The internet has added a new, powerful, and rapidly changing technology to media and communication. Unlike the broadcast media, the internet also has pronounced interactive features because it allows people to communicate with each other. Innovations such as FaceBook and MySpace combine images, text, and messaging to create new possibilities for social interaction. Websites such as YouTube combine broadcast media with the self-directed properties of the internet. SMS texting has revolutionised the social lives of many people. All these media allow people to sustain relationships across time nd space in ways that have never before been possible. Some are concerned however, that over-reliance on such forms of communication reduces the importance of face-to-face social experience. Others argue that such media present new ways of defining our identities and establishing new kinds of social interaction (Castells, 2000). Since its introduction on a public scale in the 1990s, the internet has been associated with many changes in social experience.

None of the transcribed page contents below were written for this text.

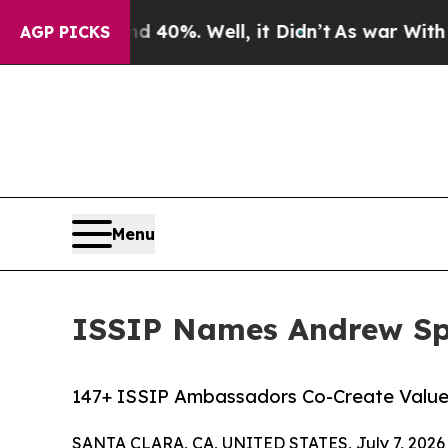
und 40%. Well, it Didn’t
As war With Iran Drove
AGP PICKS
Menu
ISSIP Names Andrew Sp
147+ ISSIP Ambassadors Co-Create Value 
SANTA CLARA, CA, UNITED STATES, July 7, 2026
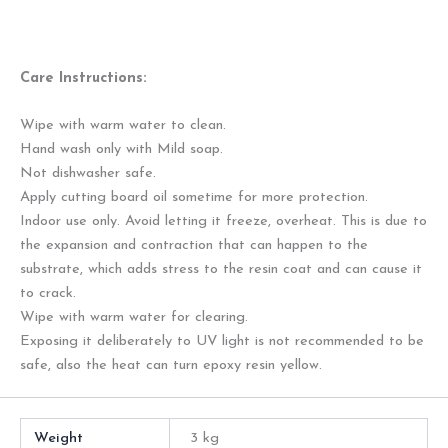
Care Instructions:
Wipe with warm water to clean.
Hand wash only with Mild soap.
Not dishwasher safe.
Apply cutting board oil sometime for more protection.
Indoor use only. Avoid letting it freeze, overheat. This is due to
the expansion and contraction that can happen to the
substrate, which adds stress to the resin coat and can cause it
to crack.
Wipe with warm water for clearing.
Exposing it deliberately to UV light is not recommended to be
safe, also the heat can turn epoxy resin yellow.
Weight
3 kg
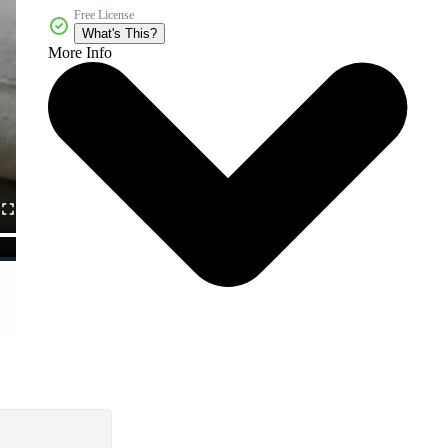
Free License
What's This?
More Info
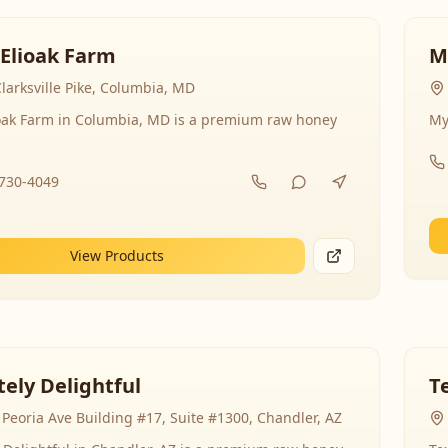
 Elioak Farm
M
larksville Pike, Columbia, MD
ioak Farm in Columbia, MD is a premium raw honey
My
-730-4049
View Products
ely Delightful
T
Peoria Ave Building #17, Suite #1300, Chandler, AZ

Many aspects of social life such as education, work, commerce and even personal relationships have changed through the internet.
However, researchers have found that, at least in the early years, access to the internet is shaped according to gender, class, ethnicity and education. During the 1990s the typical information technology user was a white, male, professional with a background in IT. This bias in internet access was named the ‘digital divide’ to point out the implied social inequalities. It was said that the internet was managed and exploited by one group at the expense of others (Mosco, 2004) but today the digital divide no longer exist to an extend it once did simply because of the growing number of internet users worldwide.
In terms of sociological aspects cyberculture and social networking media. The term cyberculture is useful because it provides the basis for simultaneously addressing the new media technologies and their social effects. As such, cyberculture draws attention to several aspects of the society-technology link: the effects of new media technologies themselves, for example, email or SMS texting; the merging of the social and technological, for example, cybercultures are reliant on new media technologies but they are also understood as social practices and the assumptions, habits, rules and etiquette related to the use of these technologies.
For example, SMS texting relies on conventions of communication that have been invented by texters. All of which illustrate, the rising of new social groups. In order to determine the role of media in globalisation, it is important to look at cultural industries, the public sphere, and monopolisation. In terms of cultural industries it is essential to examine the work of Adorno. He believed that popular culture was not simply for entertainment and that the growth in popularity of mass media such as radio and television was related to processes of social exploitation and provided methods for the control of large populations.
In particular, Adorno believed that culture such as fine art, music and especially the popular mass media had become incorporated into capitalism. The modes, values and effects of mass production have therefore invaded culture. (Van Kreiken et al, 2006). Adorno and his followers argued that the culture industry adopts the methods of industry in general. As such, the methods applied to producing culture for popular consumption have the effect of reducing its cost and distributing it to many people. But such modes of production reduce its aesthetic value, with consequences for the quality of culture in general.
The culture industry necessarily standardises, stereotypes, schematises culture to make it available to as many people as possible in an efficient manner. Mass consumption of such cultural products becomes an empty exercise of acquisition and accumulation. Adorno also believed that the culture industry had psychological dimensions concerning alienation. Industrial societies, and some would argue hyper-mediated societies such as ours, are alienating. Because of the focus on individual achievement in terms of financial success and other material symbols of social power, the relationships between individuals are hampered and destroyed.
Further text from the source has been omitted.